Jackson Pollock’s Protein Interaction Communities
Plot shows how functional communities in yeast protein interaction networks change in size and nature at different levels of resolution
Splashes of bold color seem to drip down the page, bringing to mind the paintings of Jackson Pollock. Spurred by the beauty of the image she had created, Anna Lewis,* a graduate student studying biological networks and systems biology at the University of Oxford in the United Kingdom, submitted it to the Art and Science Exhibition at the International Conference on Intelligent Systems for Molecular Biology in July 2010.

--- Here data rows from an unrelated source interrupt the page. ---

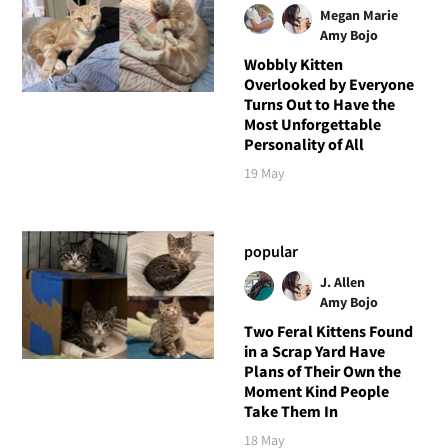
Megan Marie
Amy Bojo
Wobbly Kitten
Overlooked by Everyone
Turns Out to Have the
Most Unforgettable
Personality of All
19 May
popular
J. Allen
Amy Bojo
Two Feral Kittens Found
in a Scrap Yard Have
Plans of Their Own the
Moment Kind People
Take Them In
18 May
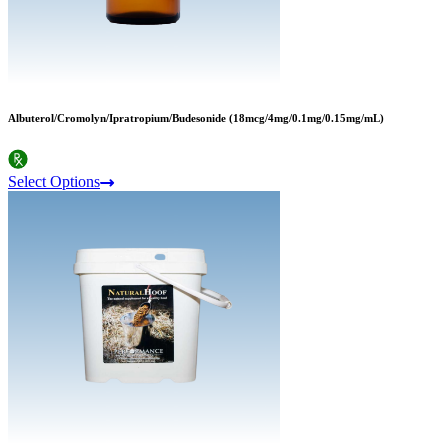
Albuterol/Cromolyn/Ipratropium/Budesonide (18mcg/4mg/0.1mg/0.15mg/mL)
Select Options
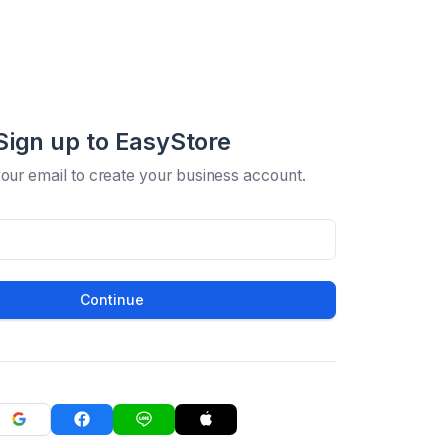
Sign up to EasyStore
your email to create your business account.
Continue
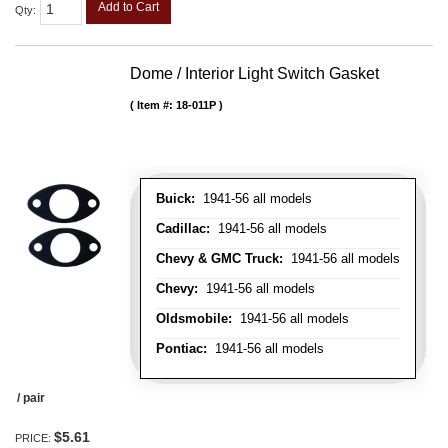
Add to Cart
Qty
:
Dome / Interior Light Switch Gasket
Item #:
18-011P
Buick:
1941-56 all models
Cadillac:
1941-56 all models
Chevy & GMC Truck:
1941-56 all models
Chevy:
1941-56 all models
Oldsmobile:
1941-56 all models
Pontiac:
1941-56 all models
/ pair
$5.61
PRICE:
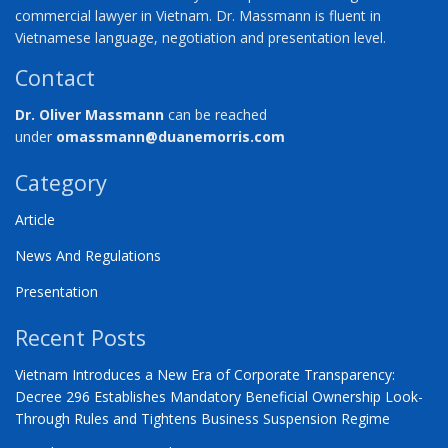
commercial lawyer in Vietnam. Dr. Massmann is fluent in
Vietnamese language, negotiation and presentation level.
Contact
Dr. Oliver Massmann
can be reached
under
omassmann@duanemorris.com
Category
Article
News And Regulations
Presentation
Recent Posts
Vietnam Introduces a New Era of Corporate Transparency:
Decree 296 Establishes Mandatory Beneficial Ownership Look-
Through Rules and Tightens Business Suspension Regime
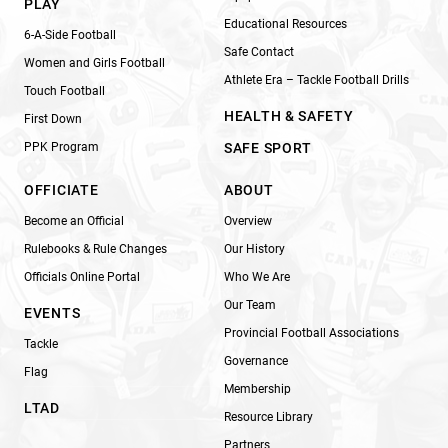
PLAY
Educational Resources
6-A-Side Football
Safe Contact
Women and Girls Football
Athlete Era – Tackle Football Drills
Touch Football
HEALTH & SAFETY
First Down
PPK Program
SAFE SPORT
OFFICIATE
ABOUT
Become an Official
Overview
Rulebooks & Rule Changes
Our History
Officials Online Portal
Who We Are
Our Team
EVENTS
Provincial Football Associations
Tackle
Governance
Flag
Membership
LTAD
Resource Library
Partners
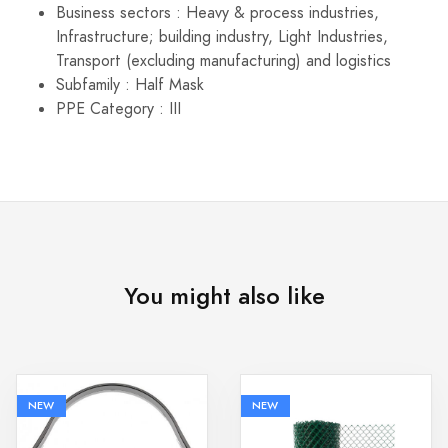
Business sectors : Heavy & process industries,
Infrastructure; building industry, Light Industries,
Transport (excluding manufacturing) and logistics
Subfamily : Half Mask
PPE Category : III
You might also like
NEW
NEW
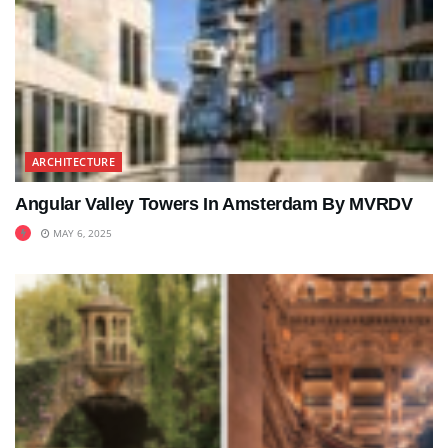
ARCHITECTURE
Angular Valley Towers In Amsterdam By MVRDV
MAY 6, 2025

But the image is more than a pretty picture. It is actually a plot showing how functional communities in yeast protein interaction networks (horizontal axis) change in size and nature at different levels of resolution (vertical axis). Before now, the default method for community detection looked at only one horizontal slice through this image—i.e., a single level of resolution. It therefore tends to miss structures below a certain size relative to the total network size, says Mason Porter, PhD, university lecturer of applied mathematics at Oxford and one of Lewis’ supervisors. Lewis’ approach, Porter says, “lets you tune between the levels.” If a new community is identified in this way, “that might be suggestive of further investigations one might do,” he says.
*Because Lewis is currently attempting to break a group speed record for rowing across the Atlantic Ocean she was unavailable for an interview!